Dir: Steve Barron. 2000. Ire-UK. 90mins.

Prod cos: Ruby Films/Henson with Samson Films. Int'l sales: Universal Pictures International, tel: (44) 207 307 1300. Prods: Alison Owen, Steve Barron. Exec prod David Collins. Scr: Wesley Burrowes. DoP: Brendan Galvin. Prod des: Mark Geraghty. Ed: David Yardley. Mus: Bob Geldof. Main cast: Imelda Staunton, Pete Postlethwaite, David Wilmot, Kerry Condon, Frank Kelly, Andrew Lovern.

Rat, which had its world premiere at the Galway Film Festival, is a surreal fable about family values which substitutes a father's (Postlethwaite) metamorphosis into a rat for the more conventional family drama plot triggers. When Hubert Flynn, a Dublin bread delivery man, comes home from work one day and turns into a normal-sized rat, his wife Conchita (Staunton), daughter Marietta (Condon), son Pius (Lovern) and know-all brother-in-law Mattie (Kelly) begin a series of family crisis meetings. Through these they fall under the influence of opportunistic hack Phelim Spratt (Wilmot) who convinces them that there's money to be mined from a book (and a film of the book) about their circumstances.

Fans of The Snapper or My Left Foot will find themselves on somewhat familiar ground here although Rat doesn't aim for the powerful emotional pay-off that these two successful Dublin dramas delivered. Nor does it go the route of Francois Ozon's Sitcom which features a family seduced by a rat's moral code. Instead, Rat is played pretty much as a straight drama, anchored by a superb and appropriately naturalistic performance from Imelda Staunton, and when performances, camera and script are working together there's a truly inventive and imaginative vision jumping off the screen.

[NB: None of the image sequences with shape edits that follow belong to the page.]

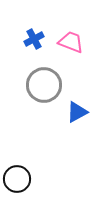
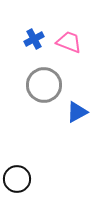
pink trapezoid: moved 2 px left
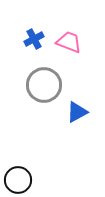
black circle: moved 1 px right, 1 px down
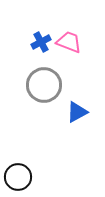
blue cross: moved 7 px right, 3 px down
black circle: moved 3 px up
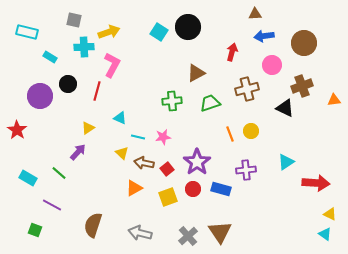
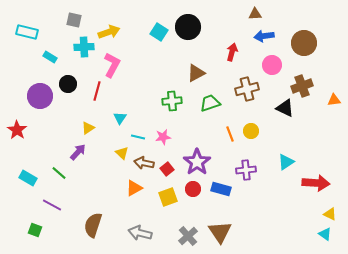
cyan triangle at (120, 118): rotated 40 degrees clockwise
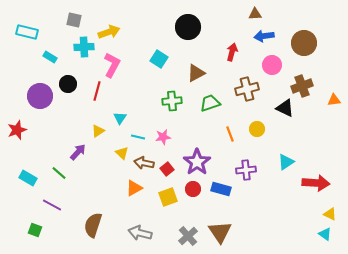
cyan square at (159, 32): moved 27 px down
yellow triangle at (88, 128): moved 10 px right, 3 px down
red star at (17, 130): rotated 18 degrees clockwise
yellow circle at (251, 131): moved 6 px right, 2 px up
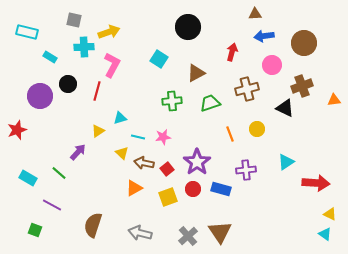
cyan triangle at (120, 118): rotated 40 degrees clockwise
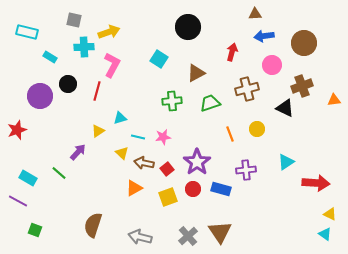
purple line at (52, 205): moved 34 px left, 4 px up
gray arrow at (140, 233): moved 4 px down
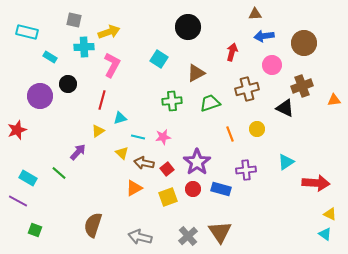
red line at (97, 91): moved 5 px right, 9 px down
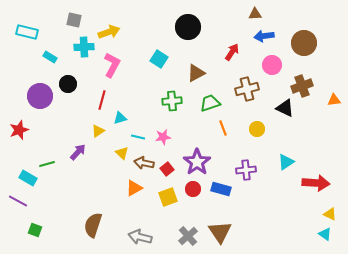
red arrow at (232, 52): rotated 18 degrees clockwise
red star at (17, 130): moved 2 px right
orange line at (230, 134): moved 7 px left, 6 px up
green line at (59, 173): moved 12 px left, 9 px up; rotated 56 degrees counterclockwise
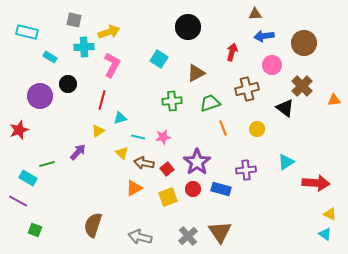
red arrow at (232, 52): rotated 18 degrees counterclockwise
brown cross at (302, 86): rotated 25 degrees counterclockwise
black triangle at (285, 108): rotated 12 degrees clockwise
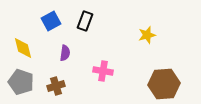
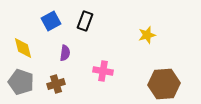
brown cross: moved 2 px up
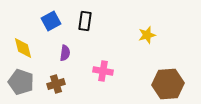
black rectangle: rotated 12 degrees counterclockwise
brown hexagon: moved 4 px right
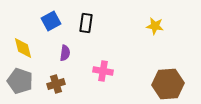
black rectangle: moved 1 px right, 2 px down
yellow star: moved 8 px right, 9 px up; rotated 24 degrees clockwise
gray pentagon: moved 1 px left, 1 px up
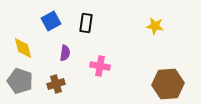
pink cross: moved 3 px left, 5 px up
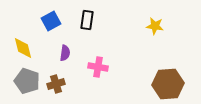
black rectangle: moved 1 px right, 3 px up
pink cross: moved 2 px left, 1 px down
gray pentagon: moved 7 px right
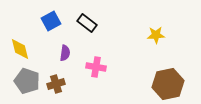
black rectangle: moved 3 px down; rotated 60 degrees counterclockwise
yellow star: moved 1 px right, 9 px down; rotated 12 degrees counterclockwise
yellow diamond: moved 3 px left, 1 px down
pink cross: moved 2 px left
brown hexagon: rotated 8 degrees counterclockwise
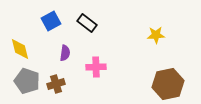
pink cross: rotated 12 degrees counterclockwise
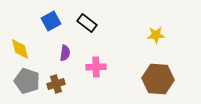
brown hexagon: moved 10 px left, 5 px up; rotated 16 degrees clockwise
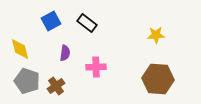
brown cross: moved 2 px down; rotated 18 degrees counterclockwise
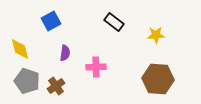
black rectangle: moved 27 px right, 1 px up
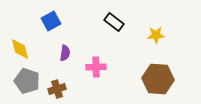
brown cross: moved 1 px right, 3 px down; rotated 18 degrees clockwise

There are comic moments in this film one is likely never to forget. At times though, the family's repetitive verbal disputes grate and Spratt's character isn't quite oily or sexy enough to convince us that he has the family under his thumb.

The audience reaction to Rat in Galway would suggest that the film has good, word of mouth-driven prospects at the Irish box office when it is released in early October. It will need very careful handling however, and its international potential will most likely be gauged from audience reaction at festivals over the coming months.